Friday, May 22, 2026

Woolcott Redux

 I write this blog, and my other one -- when I write -- for myself. Unlike many others who read it, I actually enjoy my own acerbic writing style, and appreciate my own facility with punctuation. I am, in this, like Alexander Woolcott, albeit with less to say. One consequence of this type of amour propre is my habit of occasionally going back and reading some of the things I've said in previous posts.

 Lacking all modesty, I present here some of my favourites:

Loquacious though I usually am, I am reluctant to waste words describing most of the food on those plates
(On reviewing Jimmy's Egg, a now-defunct eatery in Castle Hills)
 
The first, and essential step in making a good étoufée is to make a roux, the simple blend of flour and bacon fat or oil that is the foundation on which all good Cajun dishes are built. A cook who cannot do this successfully should not be allowed to operate unsupervised in a Louisiana kitchen. Young children from Calcasieu to Plaquemines spend most of their formative years learning to get this right. Many never do, and I must count myself among them. Still, I know the formula if not the art, and I certainly know enough to appreciate when someone's gotten it right. The kitchen at Bourbon Street have not gotten it right. 
(From a review of Bourbon Street Seafood Kitchen on Loop 1604.)
 
It's one of those places that thinks it's classy to spell out the prices in text instead of numbers; and whoever wrote the menu has decided that punctuation need not enhance understanding. Those who enjoy studying a menu will be assured of a rousing good time.
    But not a very long good time. The menu is short, with four categories of plates (fowl, sea, land and earth. Can one be more pompous.) The wine list is skimpy enough that even my wife was uninterested in any of its offerings. 
(From a review of the restaurant FOLC, in Olmos Park.)

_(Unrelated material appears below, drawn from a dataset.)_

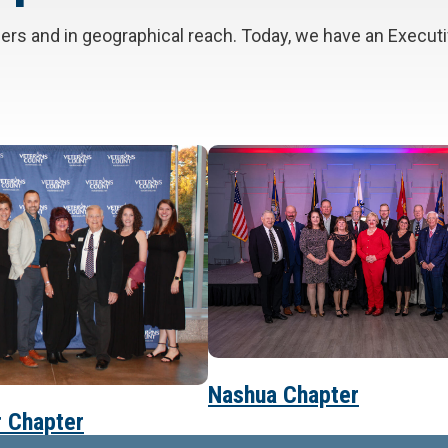
bers and in geographical reach. Today, we have an Execu
Nashua Chapter
 Chapter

Having just last week seen Jurassic World, with its much-hyped CG dinosaurs and high approval ratings, my expectations were a little lower for this movie. After all, the star isn't known for his ability to infuse vast quantities of raw emotion into the quiver of a lip or the arch of an eyebrow; and movies of this genre seldom bother with anything more than a bare-bones plot involving romantic tension, shorthand relationships, setbacks, and eventual triumph. This movie didn't disappoint, and who doesn't love a movie where California gets ripped apart? 
(From Lunch and a Movie, a review of the Dwayne Johnson vehicle in 2015.)

The draw of this place, still fairly high on the trendiness meter, is the ambience. A cool, not cold Saturday night at hipster central makes for a good time with friends. Of course, you could have the same kind of good time with them at home, or at a park, or at a really good restaurant. Somewhere else, perhaps. 
(From a review of La Gloria Ice House.)

The menu, I reckon, changes often, because it's printed on simple yet elegant card stock. The computer used to produce it has no capacity for capital letters and lacks a dollar sign. Slashes are used where the word "and" belongs, as if the character's actual meaning was irrelevant. (Does the roast chicken come with either lemon jus or honey jus? Surely not.) (The pedant in me required that little hissy fit.) Or perhaps these are just affectations that, in the mind of the menu writer, make everything feel classy. Well, all these fatuous fashionable departures from custom and meaning still make my eyes roll, but silently; and since I'm writing a review I feel obliged to mention what I would not point out were I engaged in polite conversation. And further, though they are irksome, they are trivial things, on a par with a presidential tweet, but with more substance, if less moment. 
(From a review of Periphery, a short-lived place on Main Avenue.)